Although class projects, assignments and exams account for the main part of your final grade, professors also grade your class participation.
A Taste Of Things To Come
This is consistent with company performance evaluations. Both small and large firms have them. While small firms tend to be less formal, large ones have no choice but to have established, standardized and uniform evaluations to see who is doing what.
Younger firms may have informal evaluations as they are too new to have thought of evaluating employees. Nonetheless, senior managers and founders tend to judge you on the fly no matter how young the firm. After all, all companies seek to maximize shareholder value; producing the most using the least amount of resources.
At small companies, this input versus output metric is identified immediately. At larger firms, top performers also get noticed but they are not rewarded fairly. Outliers (those that are in the top percentage and bottom percentage of performers) get noticed in both small and large firms. The difference is that in small companies, the worst ones last a day or two while the good ones rise to the top fast. In large firms, the bad ones can stay in their cocoon for years while the top performers hit the proverbial glass ceiling.
At small firms, everyone is too busy working to stop and congratulate you. You did a good job? Make sure it is great next time.
At large firms, excellence is seen as a threat. Mission statements emphasize it but in reality, top performers are seen as troublemakers. They cannot be evaluated in the same way as others and this is a headache for Management.
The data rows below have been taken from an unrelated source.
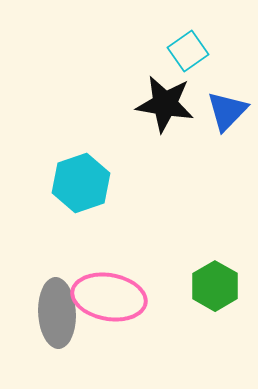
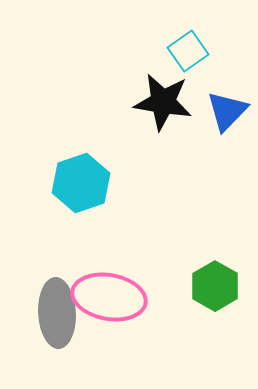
black star: moved 2 px left, 2 px up
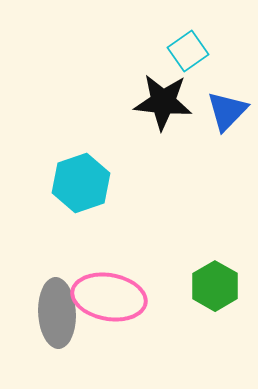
black star: rotated 4 degrees counterclockwise
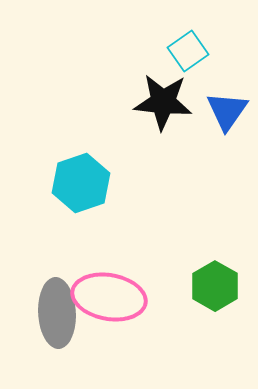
blue triangle: rotated 9 degrees counterclockwise
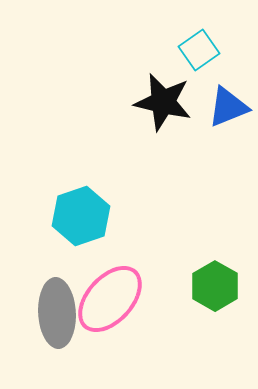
cyan square: moved 11 px right, 1 px up
black star: rotated 8 degrees clockwise
blue triangle: moved 1 px right, 4 px up; rotated 33 degrees clockwise
cyan hexagon: moved 33 px down
pink ellipse: moved 1 px right, 2 px down; rotated 58 degrees counterclockwise
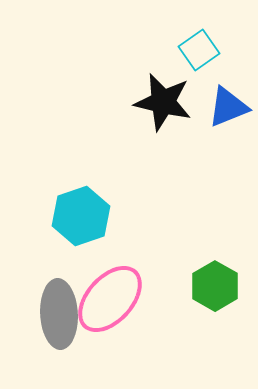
gray ellipse: moved 2 px right, 1 px down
In small companies, the more creative, productive and valuable employees stand out like a basketball player among jockeys. Such individuals "write the book" and help their firms emerge as leaders.
Large Versus Small
To a certain degree, such differentiation also applies in business school. If you are in a class of 100 students or more, the professor is usually rambling and students are itching to get out. Whether or not you understand is only a concern to you. Sure, you can ask a question, but who will hear when 99 others are doing their own thing and want the class to move as fast as possible? This is the equivalent of attending a conference where it would be rude to cut off the speaker in the middle of his speech and ask a question. Timing is key when in a large lecture.